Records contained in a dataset
=== Begin Enclosure ===
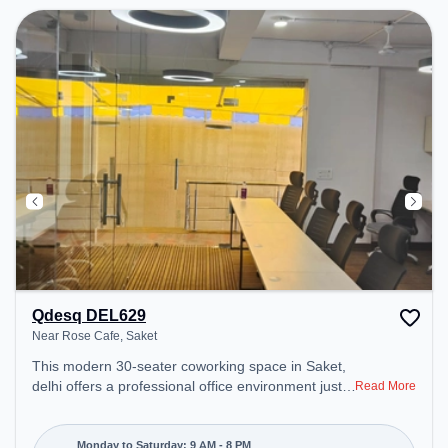
Qdesq DEL629
Near Rose Cafe, Saket
This modern 30-seater coworking space in Saket,
delhi offers a professional office environment just
Read More
steps away from Near Rose Cafe. Starting at
₹10000/month, the space is open Mon-Sat(9 AM to
8 PM) and closed on Sun. It is ideal for startups,
Monday to Saturday: 9 AM - 8 PM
=== End Enclosure ===
Only lines holding the string "Near" are wanted; gather each one from the entries above.

Near Rose Cafe, Saket
steps away from Near Rose Cafe. Starting at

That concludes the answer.